I was renting an apartment that had a backdoor leading to a walkway, chain-link fence and a narrow strip of hardpan between. One day, I decided that it would be fun to plant morning glories there. I planted seeds and tended them, and they started to grow up the fence. I went out just about every day to see how they were doing. I had no idea that the area was full of fleas, which of course I brought back into the apartment. The entire building had to be fumigated!
I lived in apartments for quite a while, which limited my gardening efforts to potted indoor plants. In those days, I was often the recipient of those gorgeous Boston ferns in hanging pots. I adored them ... but they did not adore me. In no time, the plant would start looking sad; not long after it would die. This happened repeatedly. Later I roomed with a good friend who filled our apartment with plants, especially coleus. The coleus didn't like me either. We soon learned that she was good with plants that needed nurturing and I was good with plants that liked to be ignored. My specialty was spider plants; they didn't mind waiting a week or so to get watered.
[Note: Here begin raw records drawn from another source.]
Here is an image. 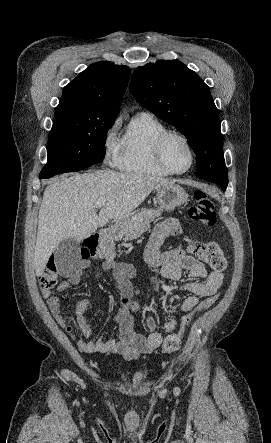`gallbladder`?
<instances>
[{
    "label": "gallbladder",
    "instance_id": "1",
    "mask_svg": "<svg viewBox=\"0 0 271 443\" xmlns=\"http://www.w3.org/2000/svg\"><path fill=\"white\" fill-rule=\"evenodd\" d=\"M55 257L57 259L56 273H62L63 276H66L67 273H77L78 269H82L79 243L74 237H68V239H63L61 243H58L55 249Z\"/></svg>",
    "mask_w": 271,
    "mask_h": 443
}]
</instances>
I finally moved in to my own home. The house was a tiny 1940s box on a fairly large lot. Suddenly I had a huge garden to take care of. I giddily planted trees and bushes; about fifty percent of them survived. I learned the hard way to read up on a plant before buying after I planted four blue eucalyptus, which can grow up to 180 feet high. I was lucky that three died. The trunk of the fourth grew so large that it pushed a fence over!
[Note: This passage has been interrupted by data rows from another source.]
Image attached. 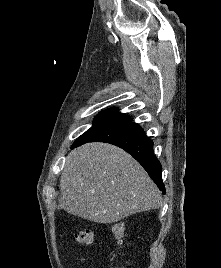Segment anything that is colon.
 I'll use <instances>...</instances> for the list:
<instances>
[{
	"instance_id": "colon-1",
	"label": "colon",
	"mask_w": 221,
	"mask_h": 268,
	"mask_svg": "<svg viewBox=\"0 0 221 268\" xmlns=\"http://www.w3.org/2000/svg\"><path fill=\"white\" fill-rule=\"evenodd\" d=\"M112 232L115 238L119 241H122L125 237V227L122 223H116L112 226ZM77 242L90 245L93 243L94 234L90 229H82L75 234Z\"/></svg>"
}]
</instances>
I had the lawn mowed and trees trimmed, but did everything else. After a while, I was only growing plants that didn't mind waiting a week to be watered. Even so, it took whole weekends of gardening to keep up. After a few years it was gorgeous.
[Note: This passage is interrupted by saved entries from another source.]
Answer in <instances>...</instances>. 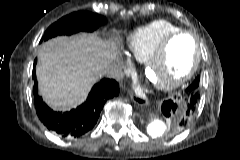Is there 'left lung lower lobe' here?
Here are the masks:
<instances>
[{
    "instance_id": "left-lung-lower-lobe-1",
    "label": "left lung lower lobe",
    "mask_w": 240,
    "mask_h": 160,
    "mask_svg": "<svg viewBox=\"0 0 240 160\" xmlns=\"http://www.w3.org/2000/svg\"><path fill=\"white\" fill-rule=\"evenodd\" d=\"M200 99L199 90H193L191 86L186 89L185 101L182 106H178L176 102L169 99L163 102L161 110L166 117H171L174 122V127L176 130V125L179 123L187 124L189 118L194 115L198 100Z\"/></svg>"
}]
</instances>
I realized that although I loved gardening, I had become a slave to my first garden. Soon after, I moved in to a condo with a tiny plot behind it—small enough to keep up with, I thought. The soil was clay and many of the plants had to be replaced because they were planted in the wrong zone or soil or liked sun but were planted in the shade, and so on. But I am grateful that I have had two beautiful versions of this garden already.